No one can remain unaffected by the human catastrophe in which hundreds of men, women and children perish as they flee poverty and war. The tragedy continues on a daily basis - this time it was off the coast of Malta but where will it be in the future? Will it be Syrians still.
Maybe Egyptians? And will it always be Africans?
In response to "never again" - on which we all agree - answers to the problem vary and in the end we give none. Emotion overcomes some, others anger. Reason however must still be part and parcel of our reply.
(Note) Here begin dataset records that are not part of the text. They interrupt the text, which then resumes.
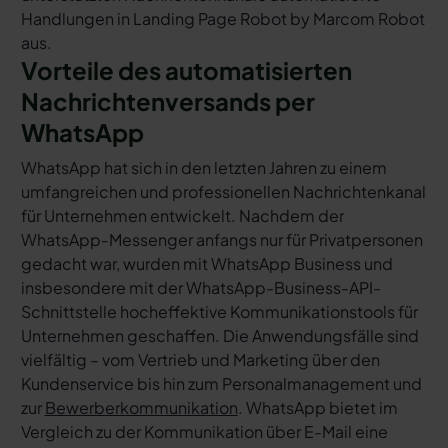
Handlungen in Landing Page Robot by Marcom Robot
aus.
Vorteile des automatisierten
Nachrichtenversands per
WhatsApp
WhatsApp hat sich in den letzten Jahren zu einem
umfangreichen und professionellen Nachrichtenkanal
für Unternehmen entwickelt. Nachdem der
WhatsApp-Messenger anfangs nur für Privatpersonen
gedacht war, wurden mit WhatsApp Business und
insbesondere mit der WhatsApp-Business-API-
Schnittstelle hocheffektive Kommunikationstools für
Unternehmen geschaffen. Die Anwendungsfälle sind
vielfältig – vom Vertrieb und Marketing über den
Kundenservice bis hin zum Personalmanagement und
zur
Bewerberkommunikation
. WhatsApp bietet im
Vergleich zu der Kommunikation über E-Mail eine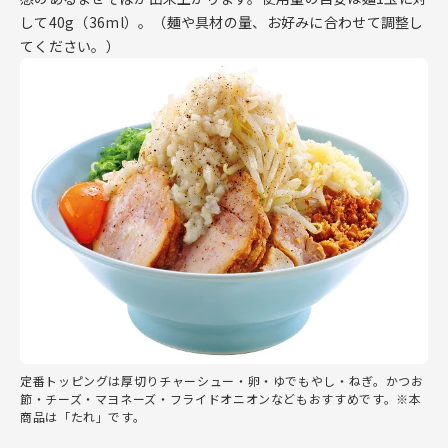
して40g（36ml）。（麺や具材の量、お好みに合わせて調整し
てください。）
定番トッピングは厚切りチャーシュー・卵・ゆでもやし・ねぎ。かつお
節・チーズ・マヨネーズ・フライドオニオンなどもおすすめです。※本
商品は「たれ」です。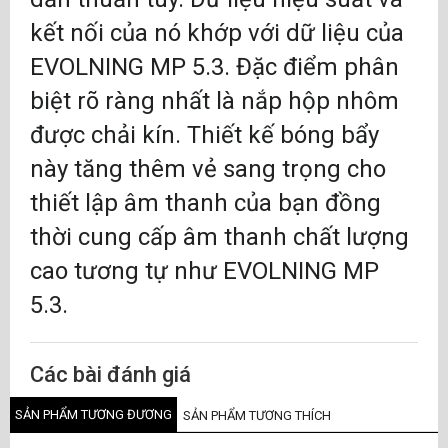
kết nối của nó khớp với dữ liệu của
EVOLNING MP 5.3. Đặc điểm phân
biệt rõ ràng nhất là nắp hộp nhôm
được chải kín. Thiết kế bóng bẩy
này tăng thêm vẻ sang trọng cho
thiết lập âm thanh của bạn đồng
thời cung cấp âm thanh chất lượng
cao tương tự như EVOLNING MP
5.3.
Các bài đánh giá
SẢN PHẨM TƯƠNG ĐƯƠNG
SẢN PHẨM TƯƠNG THÍCH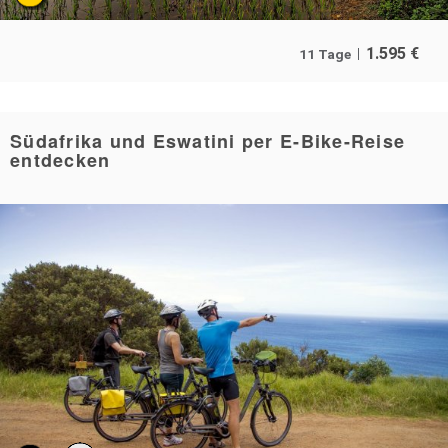
1.595
€
11 Tage
Südafrika und Eswatini per E-Bike-Reise
entdecken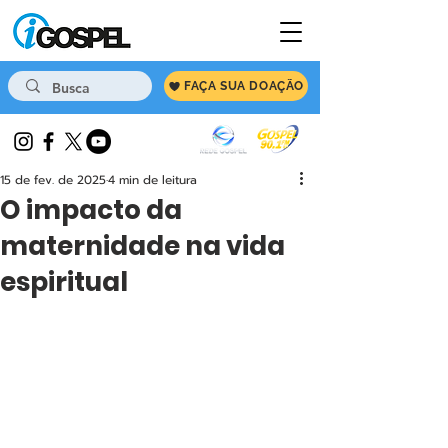
FAÇA SUA DOAÇÃO
15 de fev. de 2025
4 min de leitura
O impacto da
maternidade na vida
espiritual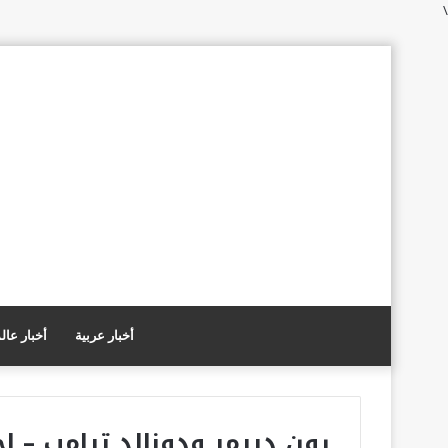
\
أخبار عربية
أخبار عال
رون ديرمر ودونالد ترامب – اخ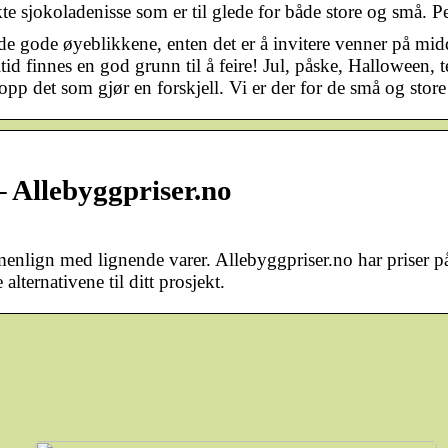
te sjokoladenisse som er til glede for både store og små. P
de gode øyeblikkene, enten det er å invitere venner på mid
id finnes en god grunn til å feire! Jul, påske, Halloween, tel
pp det som gjør en forskjell. Vi er der for de små og stor
 – Allebyggpriser.no
menlign med lignende varer. Allebyggpriser.no har priser på 
lternativene til ditt prosjekt.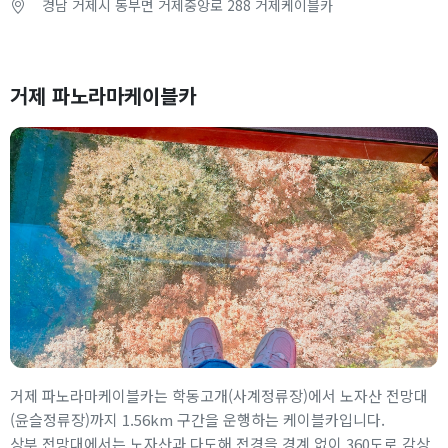
경남 거제시 동부면 거제중앙로 288 거제케이블카
거제 파노라마케이블카
거제 파노라마케이블카는 학동고개(사계정류장)에서 노자산 전망대
(윤슬정류장)까지 1.56km 구간을 운행하는 케이블카입니다.
상부 전망대에서는 노자산과 다도해 전경을 경계 없이 360도로 감상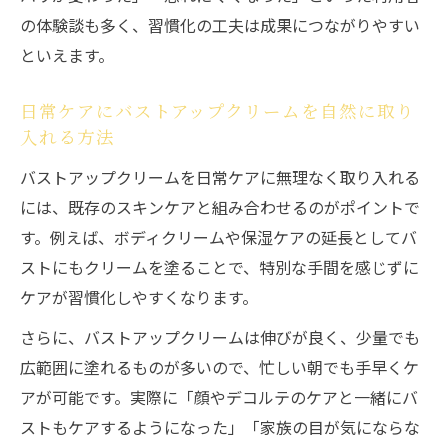
の体験談も多く、習慣化の工夫は成果につながりやすい
といえます。
日常ケアにバストアップクリームを自然に取り
入れる方法
バストアップクリームを日常ケアに無理なく取り入れる
には、既存のスキンケアと組み合わせるのがポイントで
す。例えば、ボディクリームや保湿ケアの延長としてバ
ストにもクリームを塗ることで、特別な手間を感じずに
ケアが習慣化しやすくなります。
さらに、バストアップクリームは伸びが良く、少量でも
広範囲に塗れるものが多いので、忙しい朝でも手早くケ
アが可能です。実際に「顔やデコルテのケアと一緒にバ
ストもケアするようになった」「家族の目が気にならな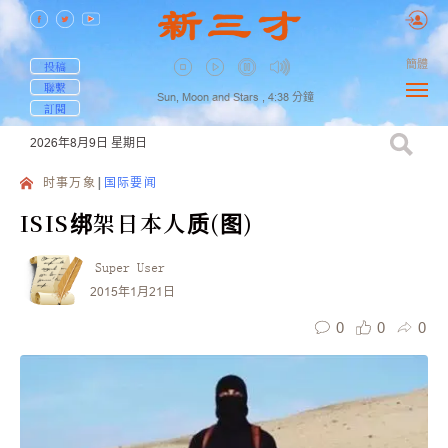
簡體
投稿
聯繫
Sun, Moon and Stars ,
4:38
分鐘
訂閱
2026年8月9日
星期日
时事万象
国际要闻
ISIS绑架日本人质(图)
Super User
2015年1月21日
0
0
0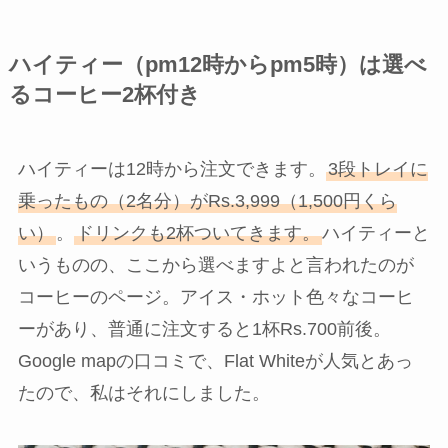
ハイティー（pm12時からpm5時）は選べ
るコーヒー2杯付き
ハイティーは12時から注文できます。
3段トレイに
乗ったもの（2名分）がRs.3,999（1,500円くら
い）
。
ドリンクも2杯ついてきます。
ハイティーと
いうものの、ここから選べますよと言われたのが
コーヒーのページ。アイス・ホット色々なコーヒ
ーがあり、普通に注文すると1杯Rs.700前後。
Google mapの口コミで、Flat Whiteが人気とあっ
たので、私はそれにしました。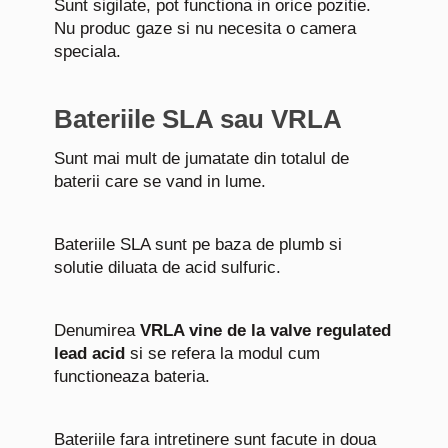
Sunt sigilate, pot functiona in orice pozitie.
Nu produc gaze si nu necesita o camera
speciala.
Bateriile SLA sau VRLA
Sunt mai mult de jumatate din totalul de
baterii care se vand in lume.
Bateriile SLA sunt pe baza de plumb si
solutie diluata de acid sulfuric.
Denumirea
VRLA vine de la valve regulated
lead acid
si se refera la modul cum
functioneaza bateria.
Bateriile fara intretinere sunt facute in doua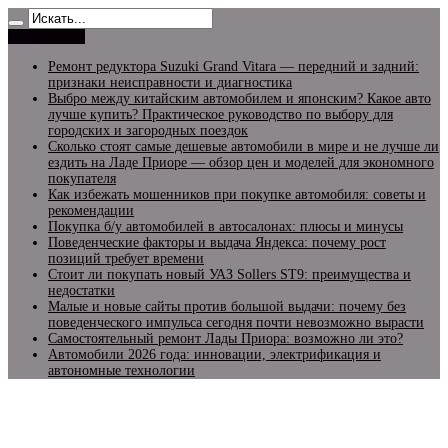
Не пропусти
Ремонт редуктора Suzuki Grand Vitara — передний и задний:
признаки неисправности и диагностика
Выбро между китайским автомобилем и японским? Какое авто
лучше купить? Практическое руководство по выбору для
городских и загородных поездок
Сколько стоят самые дешевые автомобили в мире и не лучше ли
ездить на Ладе Приоре — обзор цен и моделей для экономного
покупателя
Как избежать мошенников при покупке автомобиля: советы и
рекомендации
Покупка б/у автомобилей в автосалонах: плюсы и минусы
Поведенческие факторы и выдача Яндекса: почему рост
позиций требует времени
Стоит ли покупать новый УАЗ Sollers ST9: преимущества и
недостатки
Малые и новые сайты против большой выдачи: почему без
поведенческого импульса сегодня почти невозможно вырасти
Самостоятельный ремонт Лады Приора: возможно ли это?
Автомобили 2026 года: инновации, электрификация и
автономные технологии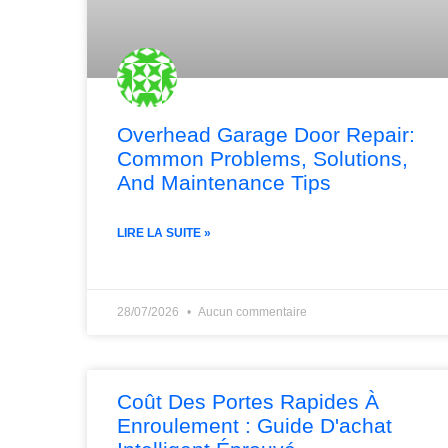
Overhead Garage Door Repair:
Common Problems, Solutions,
And Maintenance Tips
LIRE LA SUITE »
28/07/2026
Aucun commentaire
Coût Des Portes Rapides À
Enroulement : Guide D'achat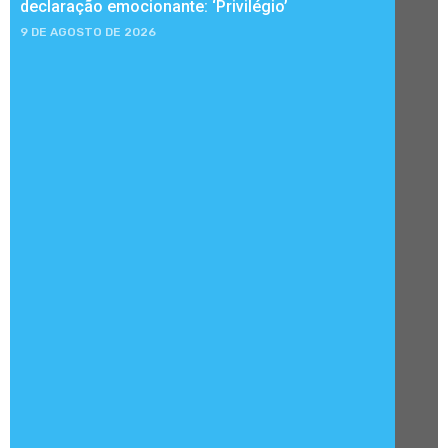
declaração emocionante: ‘Privilégio’
9 DE AGOSTO DE 2026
The European Commission would like a "wide ranging rescue operation". Would this be enough given this phenomenon which will only continue to grow? Eyewitness reports by those rescuing the shipwrecked all agree: as soon as the refugees see a European ship they jump into the water because they know that in Europe we spontaneously help anyone in distress because we are legally obliged to do so and that this is a sailor's duty. And so wouldn't a rescue operation be just one more sign of encouragement to take to the sea in whatever circumstance in order to escape
hell to reach the safety of wealthy Europe?
What should we do?
We certainly shouldn't create another "committee", a European instance that would relieve our conscience but which would settle nothing. We certainly should do everything we can to foil those who make illegal immigration their trade with all the means at our disposal, we should tackle
those who tolerate or facilitate it, and help those who counter it head on. The President of the Italian Council speaks of a "military-humanitarian" operation".
Europe and its Member States have the means as long as they do not give in just to compassion. Help given to the countries of origin and passengers should be conditioned more according to a real effort to counter unscrupulous smugglers. Will the European Union be obliged to go further and use force including in the ports of origin?
Although we can never prevent a mother or father from trying by all possible means to offer a better future to their children as they flee untenable situations, there is already a range of means available to convince them to do so according to a legal path. In the name of "the duty to protect", on which the international community increasingly prides itself, wouldn't it be legitimate for Europe, now that it has become the leading continent in terms of immigration, to police its borders and use every possible means available so that it can avoid a situation in which it simply fishes out the dead from the sea off its coasts? In other words can it not intervene at the point of departure of these suicide boats?
The European Union cannot simply improve its maritime surveillance, increase Frontex staff, the European border agency that is far from the borders in question or try to step up competences that are difficult to implement. Could it not design a military/civilian operation like the one it successfully implemented against piracy off the coast of Somalia? Could it not dismantle the network of smugglers and illegal employers who reduce these unfortunate people to slavery as they embark on unseaworthy vessels en route for the European Eldorado?
A true strategy includes all of Europe and not just the 10 Member States which host 90% of the asylum seekers. The latter must combine a mix of humanitarian aid and support to development; however it must not neglect the fight to counter the employers of illegal labour and in a second phase counter their suppliers and their accomplices.